(SOURCE RECORDS begins)
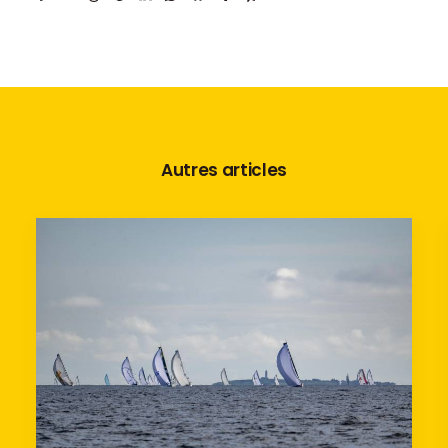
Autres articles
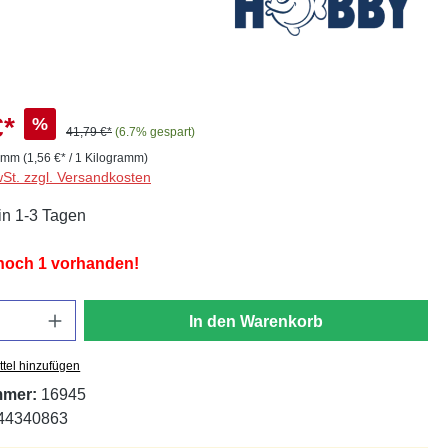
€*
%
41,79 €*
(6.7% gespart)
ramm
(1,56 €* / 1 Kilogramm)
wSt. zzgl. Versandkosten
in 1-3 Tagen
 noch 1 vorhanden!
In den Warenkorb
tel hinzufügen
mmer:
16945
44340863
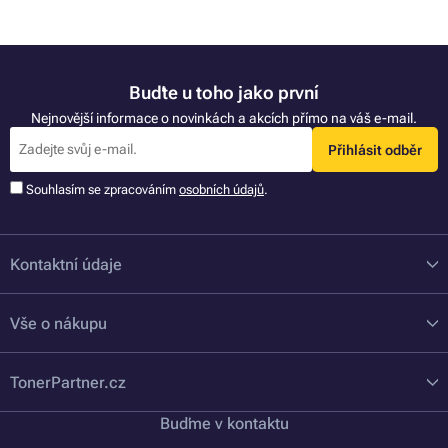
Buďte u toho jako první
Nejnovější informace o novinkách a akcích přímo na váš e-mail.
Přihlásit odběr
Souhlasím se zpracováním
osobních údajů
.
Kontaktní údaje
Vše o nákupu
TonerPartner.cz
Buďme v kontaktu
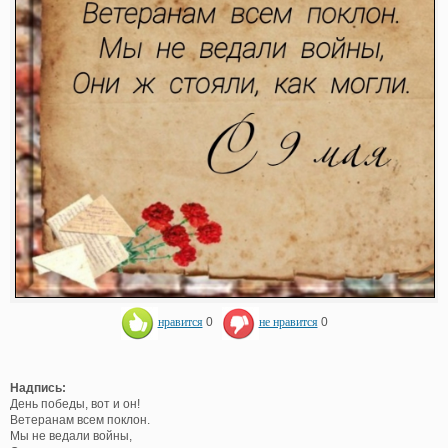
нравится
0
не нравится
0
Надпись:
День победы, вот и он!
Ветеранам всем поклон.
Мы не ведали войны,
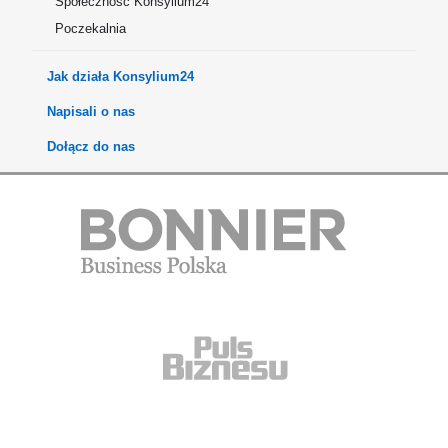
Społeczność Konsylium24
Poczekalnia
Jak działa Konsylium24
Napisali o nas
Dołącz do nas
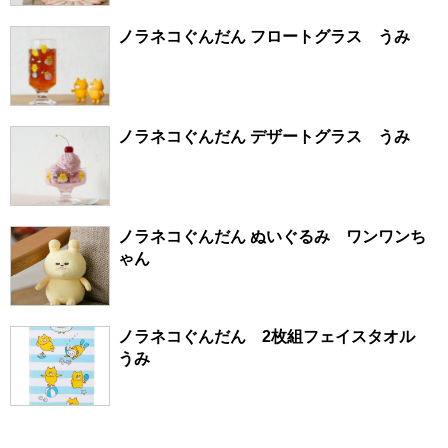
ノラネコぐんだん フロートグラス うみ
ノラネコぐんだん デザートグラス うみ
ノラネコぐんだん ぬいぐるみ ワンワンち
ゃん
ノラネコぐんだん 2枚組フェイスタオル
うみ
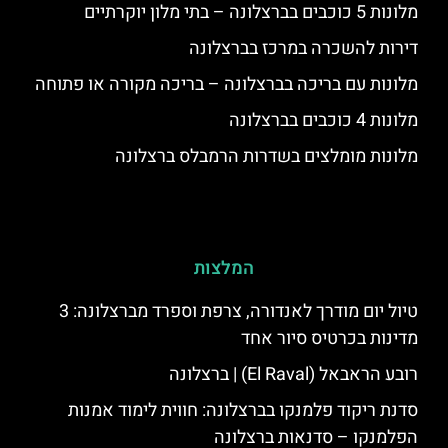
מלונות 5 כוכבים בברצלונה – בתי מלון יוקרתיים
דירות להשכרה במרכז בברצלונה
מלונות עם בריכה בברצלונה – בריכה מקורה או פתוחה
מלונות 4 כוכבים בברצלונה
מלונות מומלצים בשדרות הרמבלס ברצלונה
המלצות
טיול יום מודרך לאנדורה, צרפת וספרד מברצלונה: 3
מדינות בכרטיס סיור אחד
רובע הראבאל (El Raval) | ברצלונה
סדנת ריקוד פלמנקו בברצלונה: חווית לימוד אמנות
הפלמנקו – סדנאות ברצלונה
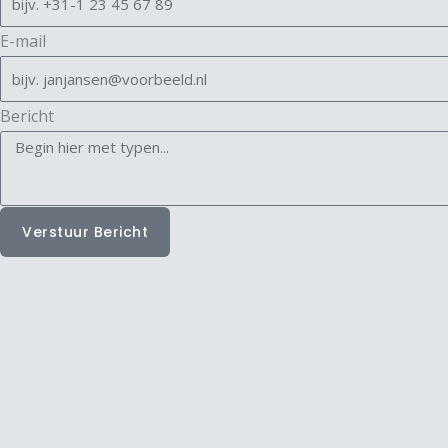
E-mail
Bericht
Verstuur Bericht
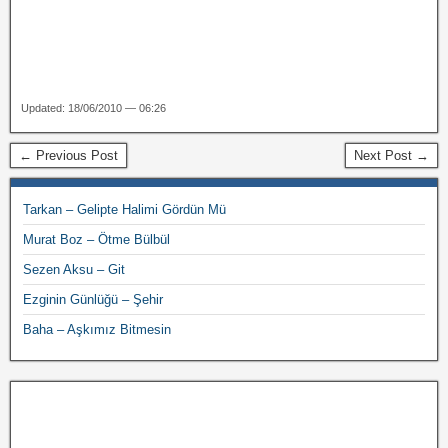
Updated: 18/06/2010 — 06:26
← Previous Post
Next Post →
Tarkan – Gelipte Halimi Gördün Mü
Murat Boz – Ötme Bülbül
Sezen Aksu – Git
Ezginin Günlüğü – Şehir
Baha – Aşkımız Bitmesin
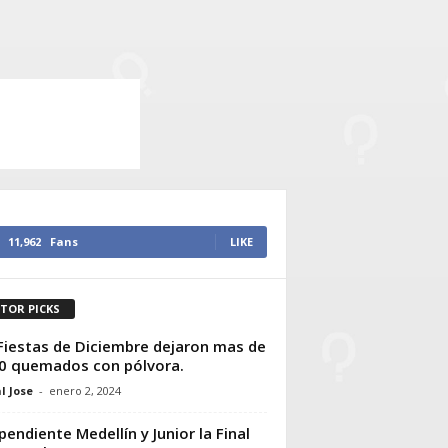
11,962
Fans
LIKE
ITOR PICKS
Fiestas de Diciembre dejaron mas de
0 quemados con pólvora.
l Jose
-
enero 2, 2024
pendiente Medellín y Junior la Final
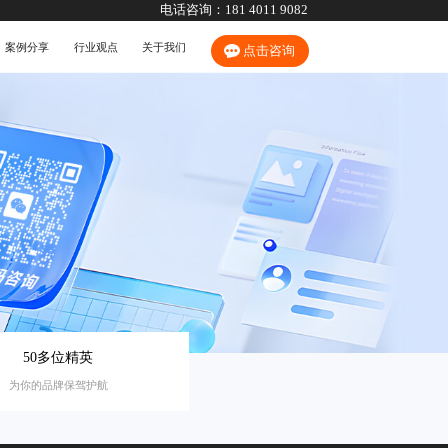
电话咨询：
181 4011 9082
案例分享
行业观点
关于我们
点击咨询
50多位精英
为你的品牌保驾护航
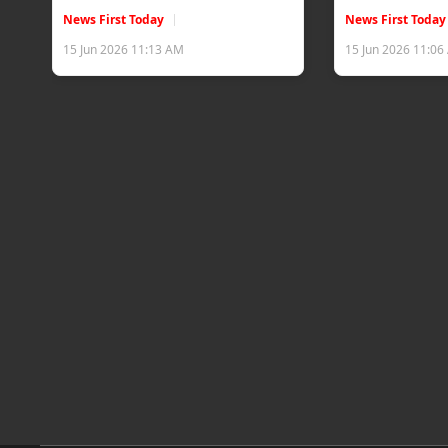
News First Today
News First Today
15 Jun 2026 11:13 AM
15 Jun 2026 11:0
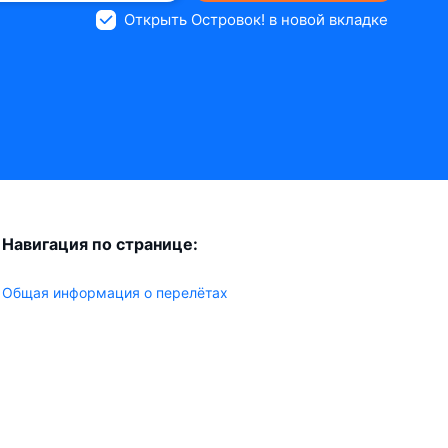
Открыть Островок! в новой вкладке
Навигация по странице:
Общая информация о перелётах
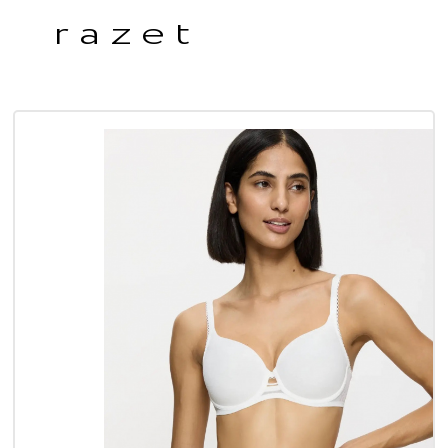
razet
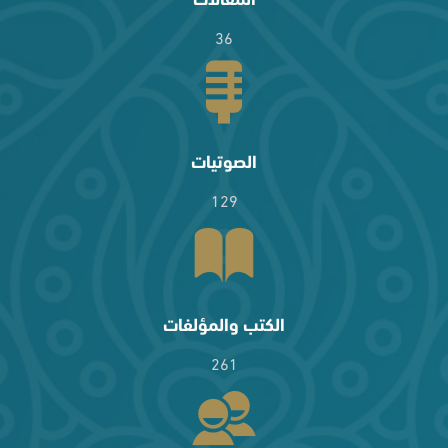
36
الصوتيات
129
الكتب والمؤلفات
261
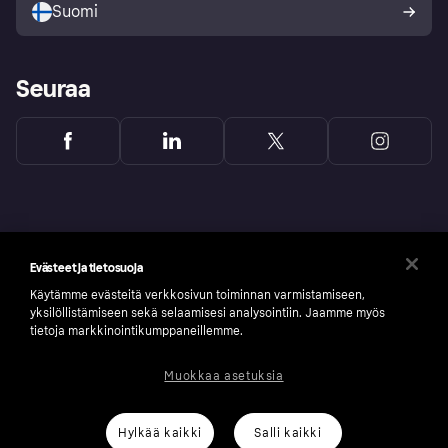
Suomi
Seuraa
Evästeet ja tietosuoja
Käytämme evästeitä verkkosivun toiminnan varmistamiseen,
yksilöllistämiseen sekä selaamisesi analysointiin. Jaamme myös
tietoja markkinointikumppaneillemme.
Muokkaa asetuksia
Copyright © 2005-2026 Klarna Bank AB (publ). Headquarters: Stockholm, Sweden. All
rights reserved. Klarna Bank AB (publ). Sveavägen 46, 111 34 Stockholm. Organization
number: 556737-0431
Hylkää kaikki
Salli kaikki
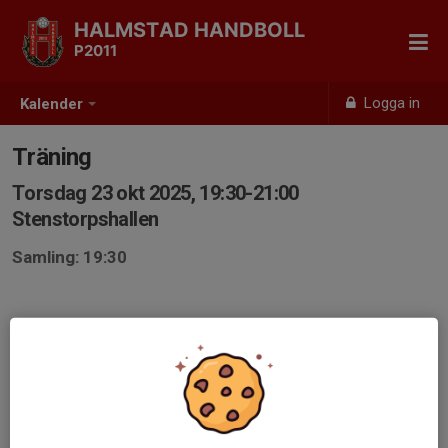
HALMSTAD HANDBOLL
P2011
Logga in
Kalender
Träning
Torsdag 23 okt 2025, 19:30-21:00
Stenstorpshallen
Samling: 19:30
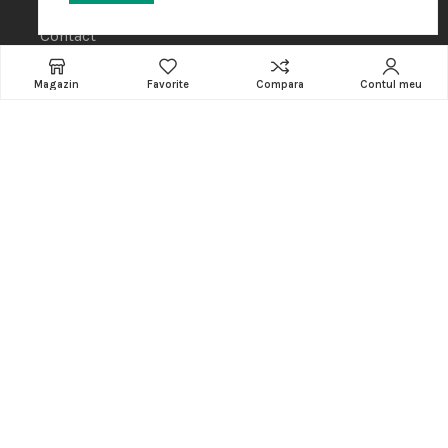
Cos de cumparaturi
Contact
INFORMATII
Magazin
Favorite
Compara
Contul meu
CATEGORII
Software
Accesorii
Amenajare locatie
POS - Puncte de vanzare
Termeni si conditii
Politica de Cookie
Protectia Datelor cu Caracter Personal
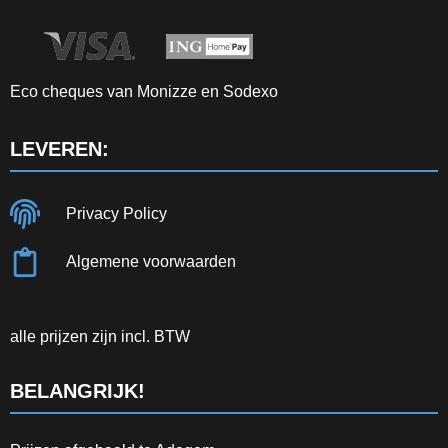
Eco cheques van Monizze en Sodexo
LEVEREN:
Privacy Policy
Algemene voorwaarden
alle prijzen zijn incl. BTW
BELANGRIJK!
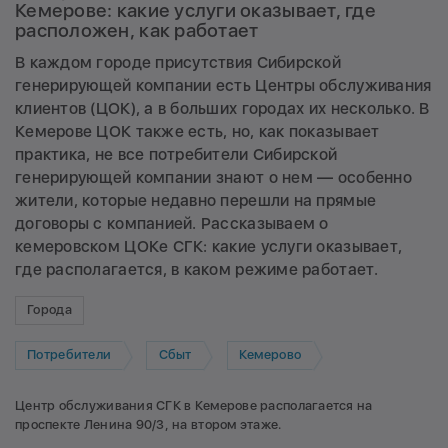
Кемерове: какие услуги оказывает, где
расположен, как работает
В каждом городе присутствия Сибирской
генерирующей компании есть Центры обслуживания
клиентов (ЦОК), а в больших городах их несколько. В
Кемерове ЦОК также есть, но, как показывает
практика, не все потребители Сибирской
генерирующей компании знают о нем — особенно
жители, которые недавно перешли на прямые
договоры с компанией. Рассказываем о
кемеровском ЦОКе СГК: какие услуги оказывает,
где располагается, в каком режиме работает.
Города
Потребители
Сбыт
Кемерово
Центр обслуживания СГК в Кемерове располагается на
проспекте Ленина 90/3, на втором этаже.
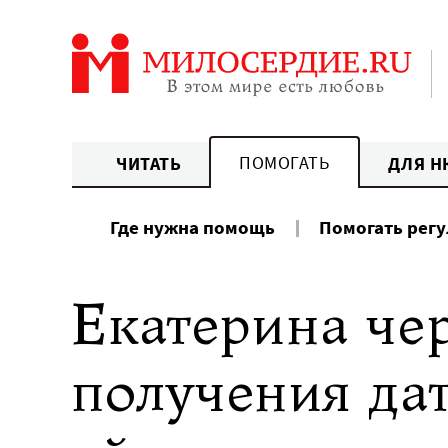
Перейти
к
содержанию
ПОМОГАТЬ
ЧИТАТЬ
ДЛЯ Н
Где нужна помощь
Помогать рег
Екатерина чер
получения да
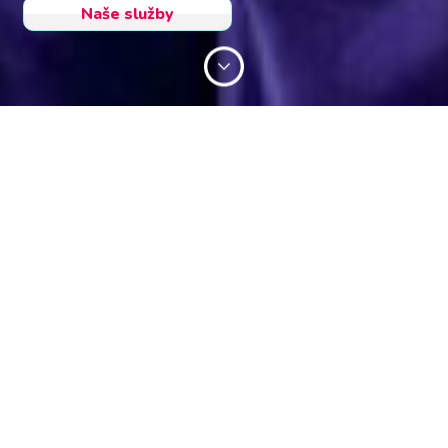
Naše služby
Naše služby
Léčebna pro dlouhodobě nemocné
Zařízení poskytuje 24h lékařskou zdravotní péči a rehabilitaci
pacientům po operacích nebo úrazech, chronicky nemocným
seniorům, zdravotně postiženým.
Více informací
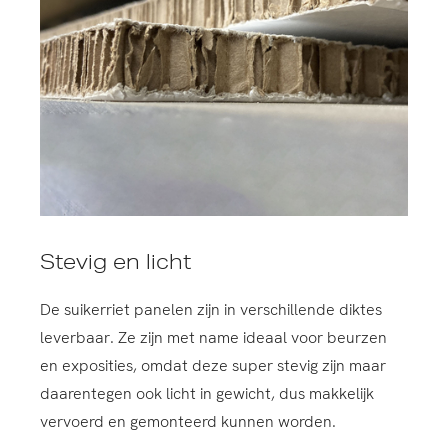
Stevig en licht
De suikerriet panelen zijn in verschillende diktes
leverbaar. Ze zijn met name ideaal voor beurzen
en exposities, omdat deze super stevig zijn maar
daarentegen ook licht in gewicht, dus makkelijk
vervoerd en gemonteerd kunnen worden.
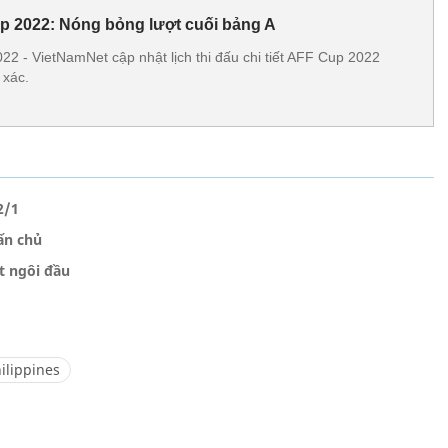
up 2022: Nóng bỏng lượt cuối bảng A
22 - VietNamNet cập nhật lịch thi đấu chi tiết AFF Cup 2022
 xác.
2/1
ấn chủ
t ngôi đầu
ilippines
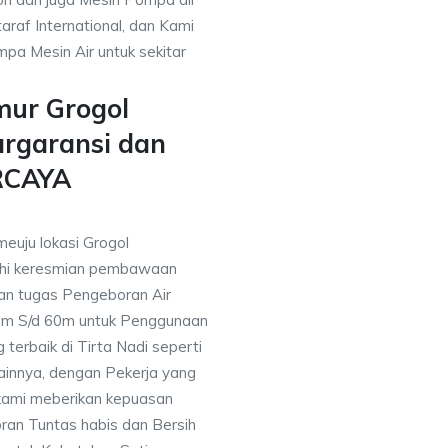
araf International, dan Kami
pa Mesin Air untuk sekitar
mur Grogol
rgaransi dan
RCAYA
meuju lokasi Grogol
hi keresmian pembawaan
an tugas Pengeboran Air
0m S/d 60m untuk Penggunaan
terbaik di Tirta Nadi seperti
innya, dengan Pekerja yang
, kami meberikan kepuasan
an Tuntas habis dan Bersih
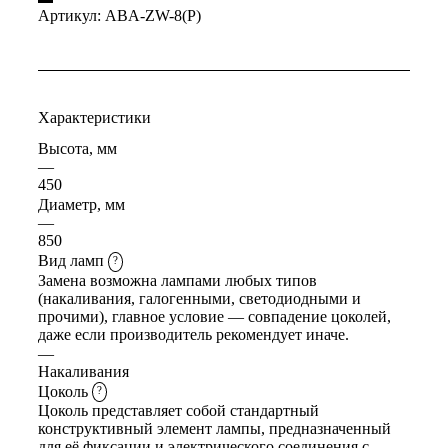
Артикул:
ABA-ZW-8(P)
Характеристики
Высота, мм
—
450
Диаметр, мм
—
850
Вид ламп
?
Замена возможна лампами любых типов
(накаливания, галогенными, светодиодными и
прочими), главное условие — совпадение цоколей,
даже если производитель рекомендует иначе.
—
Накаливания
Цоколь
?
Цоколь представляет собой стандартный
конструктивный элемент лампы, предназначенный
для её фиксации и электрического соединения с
(SOURCE RECORDS ends)
PROMPT: Gather up, from the records above, each line where the word "ノラネコぐんだん" appears.

RESULT OF THE TASK:
ノラネコぐんだん フロートグラス うみ
ノラネコぐんだん デザートグラス うみ
ノラネコぐんだん ぬいぐるみ ワンワンち
ノラネコぐんだん 2枚組フェイスタオル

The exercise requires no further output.